Kollarımı göğsümde birleştirerek derin bir nefes verirken gökyüzüne baktım. Bir süre öylece oturduktan sonra eve döndüm.

Üzerime rahat şeyler giydikten sonra garip bir şekilde rahatlamış hissediyordum ama aynı zamanda gün içerisinde yapacak olduğum şeyleri hatırlamak beni şey hissettirmişti... Rahatsız? Yorgun?

Dolabımdaki kıyafetlere baktım. Sağ tarafta kendi kıyafetlerim, solda ise Jaerin'le seçtiğimiz... Daha doğrusu Jaerin'in seçtiği kıyafetler duruyordu.

Benim kıyafetlerim normal ve rahat kıyafetlerken, onun seçtikleri pahalı ve bazıları abartılıydı.

Kafam allak bullak olmuştu.

Jaerin'in onu ilk tanıdığım zamanlara nazaran çok değiştiği açık bir gerçekti.
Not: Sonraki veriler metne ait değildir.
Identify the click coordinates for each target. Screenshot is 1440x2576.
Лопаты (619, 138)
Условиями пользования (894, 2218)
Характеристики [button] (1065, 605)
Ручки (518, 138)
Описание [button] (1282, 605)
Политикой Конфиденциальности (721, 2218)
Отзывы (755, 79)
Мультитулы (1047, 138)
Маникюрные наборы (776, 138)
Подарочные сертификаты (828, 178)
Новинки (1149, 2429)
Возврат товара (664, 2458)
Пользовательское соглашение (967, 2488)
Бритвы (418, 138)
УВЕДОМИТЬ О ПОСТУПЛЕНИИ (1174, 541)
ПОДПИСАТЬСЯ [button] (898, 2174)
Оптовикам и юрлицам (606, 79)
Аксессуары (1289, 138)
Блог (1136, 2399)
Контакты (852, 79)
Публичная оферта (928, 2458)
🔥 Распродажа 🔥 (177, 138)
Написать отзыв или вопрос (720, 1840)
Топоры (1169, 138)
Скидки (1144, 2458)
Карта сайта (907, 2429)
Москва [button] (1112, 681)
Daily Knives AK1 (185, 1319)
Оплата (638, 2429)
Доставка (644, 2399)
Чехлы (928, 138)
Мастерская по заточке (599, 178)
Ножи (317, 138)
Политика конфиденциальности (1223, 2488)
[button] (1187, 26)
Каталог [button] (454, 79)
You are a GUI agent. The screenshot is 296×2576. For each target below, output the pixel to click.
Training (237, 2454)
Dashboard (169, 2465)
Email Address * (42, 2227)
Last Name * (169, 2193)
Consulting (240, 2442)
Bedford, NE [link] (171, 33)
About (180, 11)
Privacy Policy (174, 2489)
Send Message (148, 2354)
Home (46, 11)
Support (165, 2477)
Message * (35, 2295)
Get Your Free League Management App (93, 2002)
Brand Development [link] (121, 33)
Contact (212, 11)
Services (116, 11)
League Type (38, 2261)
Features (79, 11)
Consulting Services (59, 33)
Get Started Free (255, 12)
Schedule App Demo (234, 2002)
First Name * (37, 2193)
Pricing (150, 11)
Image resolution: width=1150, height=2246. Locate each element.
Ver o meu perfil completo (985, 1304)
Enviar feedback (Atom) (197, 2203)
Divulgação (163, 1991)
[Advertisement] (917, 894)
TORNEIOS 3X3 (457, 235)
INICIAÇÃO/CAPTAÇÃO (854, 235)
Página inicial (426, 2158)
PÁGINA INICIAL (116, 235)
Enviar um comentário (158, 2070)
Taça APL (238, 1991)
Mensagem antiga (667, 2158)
Fakat onu kaybetmek benim için ölüm gibi bir şey olurdu. Bu yüzden onu yanımda tutmak için her şeyi yapardım. O benim tüm dünyamdı. Onsuz bir hayat düşünemezdim.

Ama... Gerçekten istediğim şey bu muydu?

Yaşamak istediğim hayat bu muydu?

Partiye gitmek, başkasına hediye almak, ona buna göre giyinmek, alkol almamak, birinden uzak durmak...

Jaerin'in yüzündeki gülümsemeyi görebilmek için uzun süredir görmezlikten geldiğim şeylerden sadece birkaçı... Üstelik bunlar basit olanları.

Yoongi hyung anlattıklarında haklı olabilir mi?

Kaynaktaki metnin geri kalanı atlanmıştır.